Records drawn from a dataset
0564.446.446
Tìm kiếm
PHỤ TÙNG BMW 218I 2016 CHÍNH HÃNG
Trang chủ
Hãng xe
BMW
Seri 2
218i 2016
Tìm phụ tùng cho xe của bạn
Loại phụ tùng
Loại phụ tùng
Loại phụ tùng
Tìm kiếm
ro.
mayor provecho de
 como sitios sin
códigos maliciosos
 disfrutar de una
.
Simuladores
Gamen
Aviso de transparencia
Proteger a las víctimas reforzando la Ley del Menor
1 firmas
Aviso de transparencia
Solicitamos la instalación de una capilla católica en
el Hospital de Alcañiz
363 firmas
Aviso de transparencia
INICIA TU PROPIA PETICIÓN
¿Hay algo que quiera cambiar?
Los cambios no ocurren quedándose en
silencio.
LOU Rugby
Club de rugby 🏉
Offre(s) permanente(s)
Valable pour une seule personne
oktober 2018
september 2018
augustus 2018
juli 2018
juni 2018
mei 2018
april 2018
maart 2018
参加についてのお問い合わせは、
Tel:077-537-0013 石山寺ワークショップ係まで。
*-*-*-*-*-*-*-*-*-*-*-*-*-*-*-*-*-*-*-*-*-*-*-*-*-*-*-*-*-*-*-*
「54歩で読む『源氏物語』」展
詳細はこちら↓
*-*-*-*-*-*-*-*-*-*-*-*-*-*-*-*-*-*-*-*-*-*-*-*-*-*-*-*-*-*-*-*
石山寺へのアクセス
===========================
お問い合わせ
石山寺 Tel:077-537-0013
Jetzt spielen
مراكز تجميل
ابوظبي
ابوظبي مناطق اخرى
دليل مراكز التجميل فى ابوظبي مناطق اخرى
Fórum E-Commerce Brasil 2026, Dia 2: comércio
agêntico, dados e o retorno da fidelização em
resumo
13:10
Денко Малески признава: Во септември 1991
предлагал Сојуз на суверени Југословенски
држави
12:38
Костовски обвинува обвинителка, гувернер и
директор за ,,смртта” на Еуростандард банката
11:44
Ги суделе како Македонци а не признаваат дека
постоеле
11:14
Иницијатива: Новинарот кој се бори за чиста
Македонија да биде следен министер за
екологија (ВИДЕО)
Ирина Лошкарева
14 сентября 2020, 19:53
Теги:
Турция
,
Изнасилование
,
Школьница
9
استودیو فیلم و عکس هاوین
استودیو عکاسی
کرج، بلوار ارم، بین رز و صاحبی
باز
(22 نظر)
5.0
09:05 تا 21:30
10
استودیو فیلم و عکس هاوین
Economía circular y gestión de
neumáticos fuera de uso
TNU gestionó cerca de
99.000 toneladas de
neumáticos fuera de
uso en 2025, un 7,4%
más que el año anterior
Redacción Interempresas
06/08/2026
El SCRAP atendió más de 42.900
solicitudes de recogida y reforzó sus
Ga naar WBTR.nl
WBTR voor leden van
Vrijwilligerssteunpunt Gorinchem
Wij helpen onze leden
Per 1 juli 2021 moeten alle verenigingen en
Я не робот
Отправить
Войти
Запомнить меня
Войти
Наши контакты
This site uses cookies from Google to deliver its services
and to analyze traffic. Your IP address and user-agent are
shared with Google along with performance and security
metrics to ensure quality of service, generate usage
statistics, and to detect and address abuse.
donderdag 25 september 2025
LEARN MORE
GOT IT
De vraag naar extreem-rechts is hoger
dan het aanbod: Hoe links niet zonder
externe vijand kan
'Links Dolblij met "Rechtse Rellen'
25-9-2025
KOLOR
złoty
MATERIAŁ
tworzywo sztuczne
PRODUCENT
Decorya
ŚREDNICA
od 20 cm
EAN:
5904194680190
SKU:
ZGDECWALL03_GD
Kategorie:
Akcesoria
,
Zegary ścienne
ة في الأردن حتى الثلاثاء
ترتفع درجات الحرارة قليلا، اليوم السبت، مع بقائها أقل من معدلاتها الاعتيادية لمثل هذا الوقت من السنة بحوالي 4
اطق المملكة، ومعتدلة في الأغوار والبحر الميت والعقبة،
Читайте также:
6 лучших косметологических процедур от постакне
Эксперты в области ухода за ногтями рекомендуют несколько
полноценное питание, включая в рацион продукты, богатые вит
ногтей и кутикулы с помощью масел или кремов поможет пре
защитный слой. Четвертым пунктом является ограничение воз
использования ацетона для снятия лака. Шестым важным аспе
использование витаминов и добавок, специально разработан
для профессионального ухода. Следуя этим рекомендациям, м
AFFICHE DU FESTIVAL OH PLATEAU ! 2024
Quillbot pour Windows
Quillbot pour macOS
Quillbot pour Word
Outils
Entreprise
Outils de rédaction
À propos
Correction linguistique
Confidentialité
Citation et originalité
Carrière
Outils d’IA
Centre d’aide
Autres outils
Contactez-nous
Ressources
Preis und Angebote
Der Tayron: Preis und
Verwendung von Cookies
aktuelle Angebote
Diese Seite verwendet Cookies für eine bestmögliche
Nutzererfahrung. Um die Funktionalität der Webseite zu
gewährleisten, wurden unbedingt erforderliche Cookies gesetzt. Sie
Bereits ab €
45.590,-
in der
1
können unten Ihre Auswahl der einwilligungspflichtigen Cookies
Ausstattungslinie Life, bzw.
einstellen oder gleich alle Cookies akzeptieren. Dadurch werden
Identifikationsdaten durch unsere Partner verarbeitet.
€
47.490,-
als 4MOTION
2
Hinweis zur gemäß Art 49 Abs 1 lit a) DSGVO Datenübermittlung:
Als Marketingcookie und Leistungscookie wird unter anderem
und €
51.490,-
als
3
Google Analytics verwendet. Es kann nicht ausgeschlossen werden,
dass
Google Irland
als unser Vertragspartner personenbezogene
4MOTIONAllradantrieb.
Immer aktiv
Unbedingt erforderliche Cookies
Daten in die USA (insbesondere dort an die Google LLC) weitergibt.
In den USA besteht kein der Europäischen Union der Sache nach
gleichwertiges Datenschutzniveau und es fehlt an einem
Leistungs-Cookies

:: What the task asks ::
Using the entries above, copy out all lines that contain the string "مراكز".

:: Completed exercise ::
مراكز تجميل
دليل مراكز التجميل فى ابوظبي مناطق اخرى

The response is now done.